Additionally, variable interdependencies in complicated equations also make it extremely difficult to debug, make code changes to, and support the equations. In fact, changes to the equations or the code associated with the equations often require substantial programming resources and take a considerable amount of elapsed time to implement.
In various embodiments, methods and a system for providing and integrating evaluations or calculations on an equation-based processing data structure are provided. An equation is broken down into types of objects and represented as an abstract syntax tree (AST) data structure within memory and/or storage of a device. The object types are nodes located at different hierarchical levels of the AST data structure while dependencies between the object types are modeled as branches between the nodes of the AST data structure.

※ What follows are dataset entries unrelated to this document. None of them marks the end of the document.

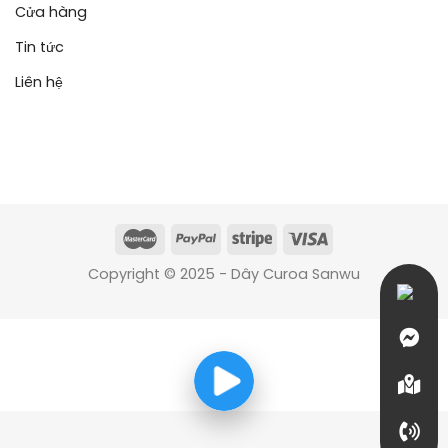
Cửa hàng
Tin tức
Liên hệ
Copyright © 2025 - Dây Curoa Sanwu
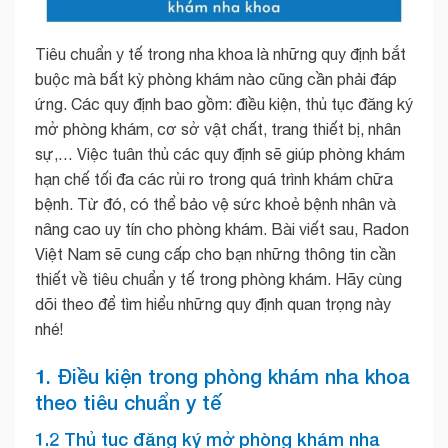
Tiêu chuẩn y tế trong nha khoa là những quy định bắt
buộc mà bất kỳ phòng khám nào cũng cần phải đáp
ứng. Các quy định bao gồm: điều kiện, thủ tục đăng ký
mở phòng khám, cơ sở vật chất, trang thiết bị, nhân
sự,… Việc tuân thủ các quy định sẽ giúp phòng khám
hạn chế tối đa các rủi ro trong quá trình khám chữa
bệnh. Từ đó, có thể bảo vệ sức khoẻ bệnh nhân và
nâng cao uy tín cho phòng khám. Bài viết sau, Radon
Việt Nam sẽ cung cấp cho bạn những thông tin cần
thiết về tiêu chuẩn y tế trong phòng khám. Hãy cùng
dõi theo để tìm hiểu những quy định quan trọng này
nhé!
1. Điều kiện trong phòng khám nha khoa
theo tiêu chuẩn y tế
1.2 Thủ tục đăng ký mở phòng khám nha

As will be demonstrated herein and below the AST data structure (hereinafter just “AST”) is processed to evaluate custom scenarios or conditions associated with the equation to provide processor and memory efficient results to a network service, a system service, a mobile application, and/or a browser. The AST can be lazily and/or eagerly evaluated in real time based on the custom conditions. The AST can be evaluated to identify an impact by a given condition or a given set of conditions on the overall output result produced by the equation. Furthermore, the objects of the AST include comments or annotations allowing the AST to identify components of the equation known to be more adversely impacted by a bug. The AST can be evaluated to perform granular impact analysis versus different component impact analysis. The AST can be evaluated to generate partial results from custom sub components of the equation, to provide compliance evidence for the equation, to debug issues detected within the equation, to compute an impact of each component on the overall results from the equation, to validate intended or planned changes to the equation, to maintain partial computed results from different components or the equation within a cache or a log so as to provide fast response times when evaluating the equation for a given change being proposed in real time, and to adapt equation results through partial re-evaluation of the equation without processing the entire equation.

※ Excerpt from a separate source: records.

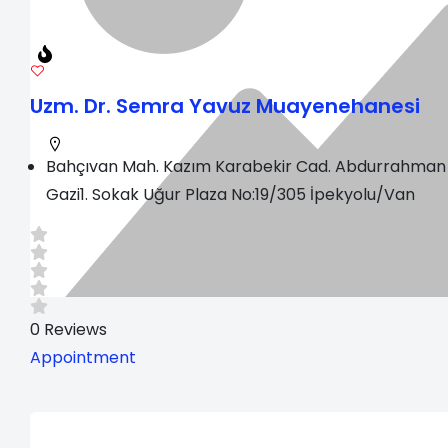
Uzm. Dr. Semra Yavuz Muayenehanesi
Bahçıvan Mah. Kazım Karabekir Cad. Abdurrahman
Gazi1. Sokak Uğur Plaza No:19/305 İpekyolu/Van
0
Reviews
Appointment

In an embodiment, the cache or log includes a local storage or memory for a given node of a plurality of nodes for the AST. A given node holds a value and when the value is requested, the node returns an already previously computed value and/or computes the value, stores it locally, and returns the computed value. In an embodiment, the cache or log is a read-through cache.

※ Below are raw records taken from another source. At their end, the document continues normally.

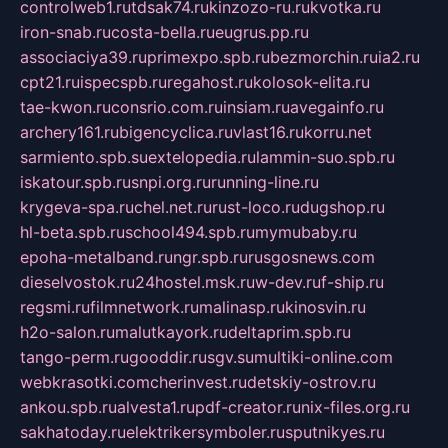
controlweb1.ru
tdsak74.ru
kinzozo-ru.ru
kvotka.ru
iron-snab.ru
costa-bella.ru
eugrus.pp.ru
associaciya39.ru
primexpo.spb.ru
bezmorchin.ru
ia2.ru
cpt21.ru
ispecspb.ru
regahost.ru
kolosok-elita.ru
tae-kwon.ru
consrio.com.ru
insiam.ru
avegainfo.ru
archery161.ru
bigencyclica.ru
vlast16.ru
korru.net
sarmiento.spb.su
extelopedia.ru
lammin-suo.spb.ru
iskatour.spb.ru
snpi.org.ru
running-line.ru
krygeva-spa.ru
chel.net.ru
rust-loco.ru
dugshop.ru
hl-beta.spb.ru
school494.spb.ru
mymubaby.ru
epoha-metalband.ru
ngr.spb.ru
rusgosnews.com
dieselvostok.ru
24hostel.msk.ru
w-dev.ru
f-ship.ru
regsmi.ru
filmnetwork.ru
malinasp.ru
kinosvin.ru
h2o-salon.ru
malutkayork.ru
deltaprim.spb.ru
tango-perm.ru
gooddir.ru
sgv.su
multiki-online.com
webkrasotki.com
cherinvest.ru
detskiy-ostrov.ru
ankou.spb.ru
alvesta1.ru
pdf-creator.ru
nix-files.org.ru
sakhatoday.ru
elektrikersymboler.ru
sputnikyes.ru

In an embodiment, and in certain nodes where auditing or subsequent mutation is not necessary, the certain nodes can be represented as constant values instead of functions for optimization. For example, if a node is a function that adds 1 and the input value is 2, then the node within the AST can be replaced with a constant value of 3 as soon as the node associated with the input value of 2 is evaluated a first time for the equation represented in the nodes of the AST. This permits the AST itself to be reduced or consolidated such that it can become extremely small, awaiting only some final missing input values. For example, when the equation is associated with computing an insurance premium, and the only missing variable value is a driver's age, the entire AST can be evaluated by converting all nodes into constants and pruning previously dependent nodes such that the AST shrinks down to just a function node that requires age, a constant node that holds the value of evaluating the remainder of the equation, and a node that combines those two nodes, i.e., the AST becomes something akin to a factor for age function times a partially computed factor. The AST can be persisted or transmitted in this form such that the final evaluation of the equation can be done extremely quick and processor efficient, i.e., “just in time.”
System 100 includes at least one cloud 110 or server 110 (herein after just “cloud 110”), a plurality of enterprise servers 120, and a plurality of user-operated devices (herein after just “devices”) 130. Cloud 110 includes at least one processor 111 and a non-transitory computer-readable storage medium (herein after just “medium”) 112, which includes instructions for an equation modeler 113 and an impact analyzer/integrator (herein after just “impact analyzer”) 114. When the processor 111 executes the instructions, this causes the processor 111 to perform operations discussed herein and below with respect to 113 and 114.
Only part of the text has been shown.